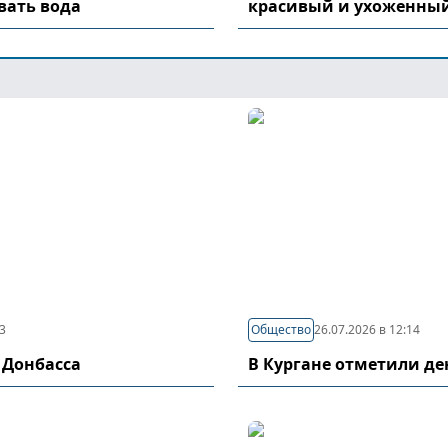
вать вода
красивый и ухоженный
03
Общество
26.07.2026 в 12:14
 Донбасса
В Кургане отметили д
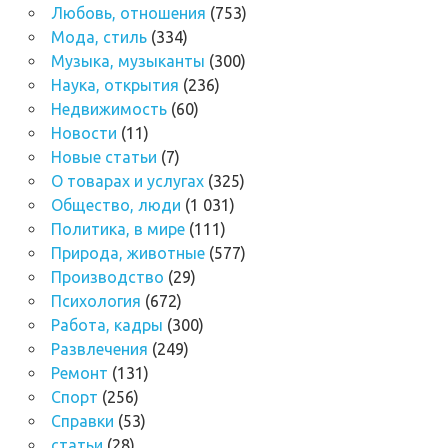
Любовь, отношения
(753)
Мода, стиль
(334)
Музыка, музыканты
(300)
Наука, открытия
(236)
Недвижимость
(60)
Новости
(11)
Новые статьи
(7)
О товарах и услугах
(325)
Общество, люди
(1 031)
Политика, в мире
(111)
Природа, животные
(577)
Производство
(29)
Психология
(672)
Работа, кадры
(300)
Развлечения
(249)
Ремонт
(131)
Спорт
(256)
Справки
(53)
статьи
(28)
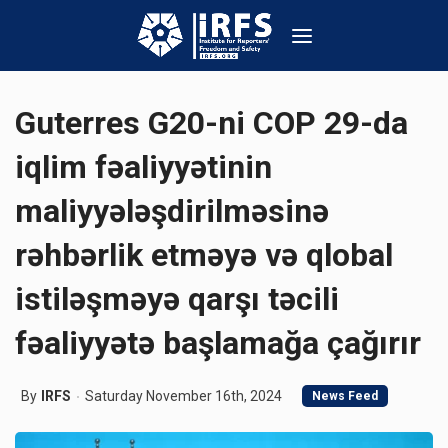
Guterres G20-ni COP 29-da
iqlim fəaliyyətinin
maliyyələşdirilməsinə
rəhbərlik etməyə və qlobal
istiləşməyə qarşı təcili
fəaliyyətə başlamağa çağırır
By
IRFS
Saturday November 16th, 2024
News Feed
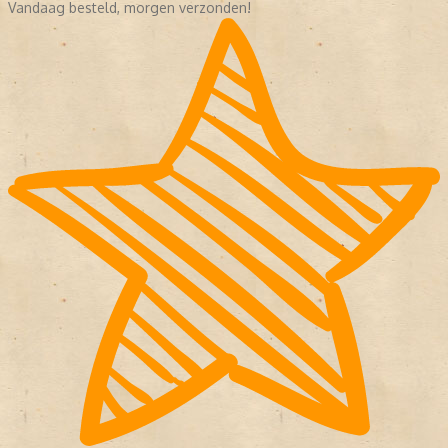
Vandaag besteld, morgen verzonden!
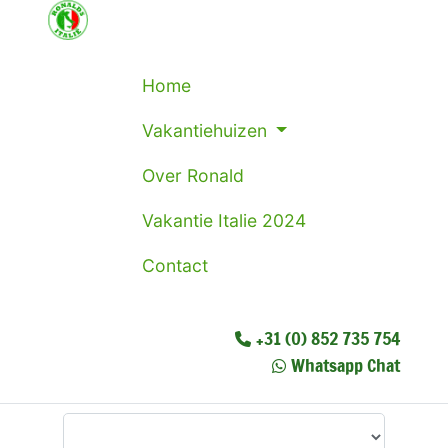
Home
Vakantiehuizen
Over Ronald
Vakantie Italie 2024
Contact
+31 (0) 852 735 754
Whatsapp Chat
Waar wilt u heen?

--

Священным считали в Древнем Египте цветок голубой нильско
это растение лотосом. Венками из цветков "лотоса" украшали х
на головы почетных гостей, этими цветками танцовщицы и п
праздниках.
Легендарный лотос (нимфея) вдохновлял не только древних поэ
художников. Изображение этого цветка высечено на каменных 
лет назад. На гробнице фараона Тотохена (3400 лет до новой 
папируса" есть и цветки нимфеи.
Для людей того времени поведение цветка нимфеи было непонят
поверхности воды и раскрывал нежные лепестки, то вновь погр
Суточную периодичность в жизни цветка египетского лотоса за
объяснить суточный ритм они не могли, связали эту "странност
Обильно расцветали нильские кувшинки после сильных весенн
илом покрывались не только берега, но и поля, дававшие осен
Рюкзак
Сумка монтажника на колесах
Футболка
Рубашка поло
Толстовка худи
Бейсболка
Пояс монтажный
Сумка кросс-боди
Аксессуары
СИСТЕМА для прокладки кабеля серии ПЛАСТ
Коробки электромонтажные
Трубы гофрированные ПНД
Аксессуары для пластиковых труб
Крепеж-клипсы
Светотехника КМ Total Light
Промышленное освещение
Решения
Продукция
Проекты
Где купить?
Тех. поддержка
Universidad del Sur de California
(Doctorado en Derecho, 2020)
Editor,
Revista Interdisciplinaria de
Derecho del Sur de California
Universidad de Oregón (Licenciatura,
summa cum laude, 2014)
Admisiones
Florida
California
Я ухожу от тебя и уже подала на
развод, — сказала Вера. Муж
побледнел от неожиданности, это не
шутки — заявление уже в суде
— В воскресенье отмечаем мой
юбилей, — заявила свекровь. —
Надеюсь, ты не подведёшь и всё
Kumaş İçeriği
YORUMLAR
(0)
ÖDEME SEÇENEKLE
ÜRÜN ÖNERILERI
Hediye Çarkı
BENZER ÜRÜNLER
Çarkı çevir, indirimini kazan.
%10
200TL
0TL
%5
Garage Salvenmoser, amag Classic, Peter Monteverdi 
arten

- [TASK ITEM] Only the lines from the one containing "Vakantiehuizen" through the one containing "Waar wilt u heen?" are to be retyped, both boundary lines included, with no other material.

- [ANSWER TO THIS PROBLEM]
Vakantiehuizen
Over Ronald
Vakantie Italie 2024
Contact
+31 (0) 852 735 754
Whatsapp Chat
Waar wilt u heen?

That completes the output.